Menurutnya, prajurit teritorial yang setiap hari bersentuhan langsung dengan masyarakat harus siap menjadi respon pertama saat terjadi bencana, termasuk kebakaran.
“Beberapa detik bisa menjadi penentu antara keselamatan dan bencana. Kemampuan ini wajib dimiliki,” ujar Imvan.
Bukan Hanya Angkat Senjata
Latihan ini menjadi bukti bahwa tugas prajurit tidak terbatas pada pertahanan saja. Mereka juga dituntut sigap dalam situasi darurat kemanusiaan.

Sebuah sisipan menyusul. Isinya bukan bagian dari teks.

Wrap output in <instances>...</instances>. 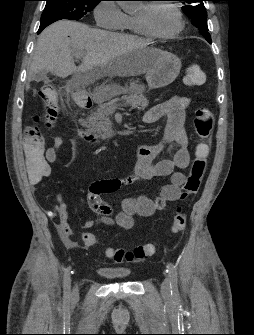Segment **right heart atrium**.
Instances as JSON below:
<instances>
[{
	"instance_id": "1",
	"label": "right heart atrium",
	"mask_w": 254,
	"mask_h": 335,
	"mask_svg": "<svg viewBox=\"0 0 254 335\" xmlns=\"http://www.w3.org/2000/svg\"><path fill=\"white\" fill-rule=\"evenodd\" d=\"M94 17L98 26L106 29H121L126 14L111 0L100 1L94 10Z\"/></svg>"
}]
</instances>
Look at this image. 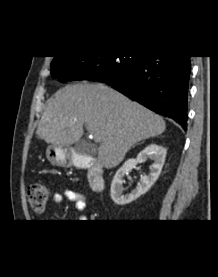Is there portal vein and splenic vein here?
<instances>
[{"label": "portal vein and splenic vein", "instance_id": "18ae733b", "mask_svg": "<svg viewBox=\"0 0 218 277\" xmlns=\"http://www.w3.org/2000/svg\"><path fill=\"white\" fill-rule=\"evenodd\" d=\"M86 129H87L89 132H91V127H90L89 125H86ZM91 134L93 135L94 140H95L96 142H99L98 135L93 134L92 132H91Z\"/></svg>", "mask_w": 218, "mask_h": 277}]
</instances>
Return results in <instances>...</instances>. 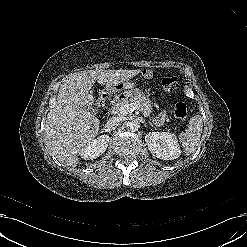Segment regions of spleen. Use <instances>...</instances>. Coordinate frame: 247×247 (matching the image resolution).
<instances>
[{
	"label": "spleen",
	"instance_id": "3e777b00",
	"mask_svg": "<svg viewBox=\"0 0 247 247\" xmlns=\"http://www.w3.org/2000/svg\"><path fill=\"white\" fill-rule=\"evenodd\" d=\"M202 129V117L196 115L190 119L186 131L179 134V140L187 155L196 151L201 138Z\"/></svg>",
	"mask_w": 247,
	"mask_h": 247
}]
</instances>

Kini, prajurit Kodim 0612/Tasikmalaya tak hanya terlatih menggunakan senjata, tetapi juga siap mengoperasikan selang pemadam, menghadapi api, dan menyelamatkan nyawa.
Di balik kobaran api, yang diuji bukan hanya kemampuan teknis—tetapi juga keberanian, kekompakan, dan kesiapan bertindak di detik krusial. (dh)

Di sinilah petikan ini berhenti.